“Özür dilerim ama” aşk var mı?
Çok şükür ki bir Sevgililer Günü’nü daha kazasız, belasız atlattık.

Kaan Göktaş

Heygirl’de falan değil de, Elele’de yazdığıma göre, bu konularda daha fazla ayağı yere basan, aklı başında insanlar olduğunuzu umuyorum. Sonuçta hepimiz koca koca birer yetişkiniz.
Eğer aşkı IQ ortalaması 60 olan okur kitlesine hitap eden beyaz dizi romanlarından ya da Twitter fenomenlerinden öğrenme gibi bir derdiniz yoksa, zaten gerçekte “aşk” diye bir şeyin olmadığını da biliyorsunuzdur.
Sahi aşk var mı? Peki Şirin Baba var mı? Zeus?
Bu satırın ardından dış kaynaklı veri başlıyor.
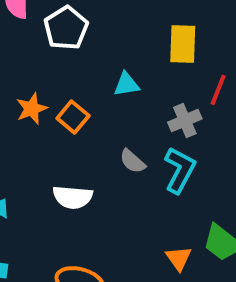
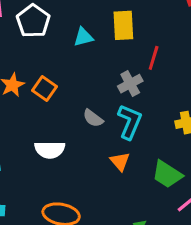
cyan triangle: (126, 84) -> (83, 37), moved
orange triangle: (179, 258) -> (120, 161), moved

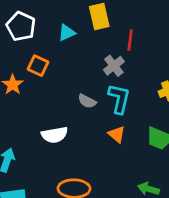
orange square: (44, 88) -> (38, 66), moved

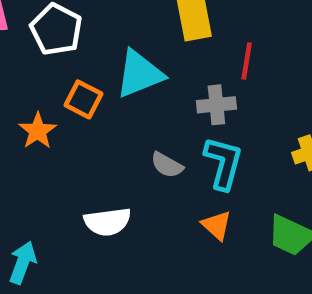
cyan triangle: (67, 33) -> (140, 74), moved, size x1.6
gray cross: (114, 66) -> (216, 105), turned 30

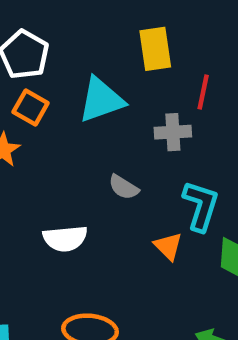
orange square: (83, 99) -> (31, 108), moved
cyan L-shape: (223, 163) -> (201, 206), moved

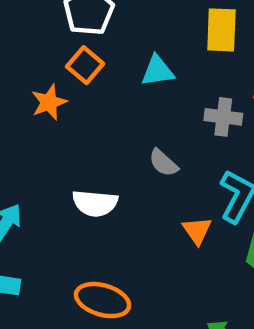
cyan triangle: (101, 100) -> (158, 71), size x0.7

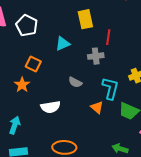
orange square: (85, 65) -> (33, 64), moved
orange star: (49, 102) -> (22, 85), moved

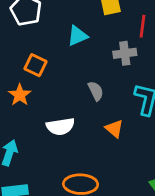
gray semicircle: (75, 82) -> (96, 91), turned -144
orange triangle: (97, 107) -> (114, 129), moved

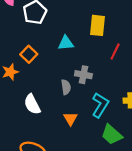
gray cross: (125, 53) -> (83, 75), moved
white semicircle: (60, 126) -> (32, 104), turned 54

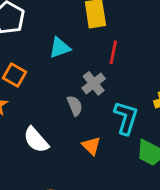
red line: (115, 52) -> (113, 52), moved
gray cross: (83, 75) -> (94, 83), turned -35

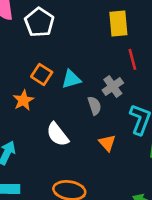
cyan triangle: (60, 48) -> (71, 79), moved
red line: (113, 52) -> (132, 59), turned -30

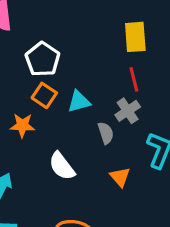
white pentagon: (39, 22) -> (43, 59), moved
red line: (132, 59) -> (134, 79), moved
orange star: (23, 100) -> (22, 125), turned 30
Örümcek Adam?
Bana her aşktan bahsedene, tek bir hikaye anlatırım : Rahmetli dedemle babaannem neredeyse kırk yıl evli kaldılar. Üstelik bunun hemen hemen 10 yılında, yatağa bağımlı halde hasta olan babaanneme, dedem baktı. Babaannem öldükten yıllar sonra, bir gün yanımda hüngür hüngür ağlamıştı dedem, “Her gece dua ediyorum ama daha bir kez rüyamda görmedim.” diye.
Çocuk aklımla anlam verememiştim…
Sahi, bizlerin adına “aşk” dediğimiz şeyin, bu duygunun yanından yöresinden geçme şansı var mı?
Günümüzde aşk, bazı şeyleri legalleştirmek için takılan bir kulp… Bu legalleştirmeyi, daha çok kendimize karşı uyguluyoruz. Türkçesi; kendimizi kandırıyoruz işte. Pişman olmadan sevişmenin, vicdan azabı çekmeden aldatmanın, hatta en masum el ele tutuşmanın, öpüşmenin bahanesine “aşk” diyoruz.
“Aşık olmadan sevişemem”ciler, aslında “Ben de çok istiyorum ama önce her önüne gelenle yatan biri olmadığıma, zor kadın olduğuma kendimi, seni ve etrafı ikna etmeliyim.” den başka bir şey demiyor…
Bütün bunları neden yazıyorum?
Yine de aşka bir şans vermek lazım mı sanki?
Ya da şöyle düşünelim, varsın aşka inananlar olsun, ne zararı var?
İlk çıktığında da bahsetmiştim: İşte Tolga Akyıldız’ın “Özür Dilerim Çok Sevdim"i benim gibi katı düşünenleri bile aşk cephhesine bir adım yaklaştırıyor.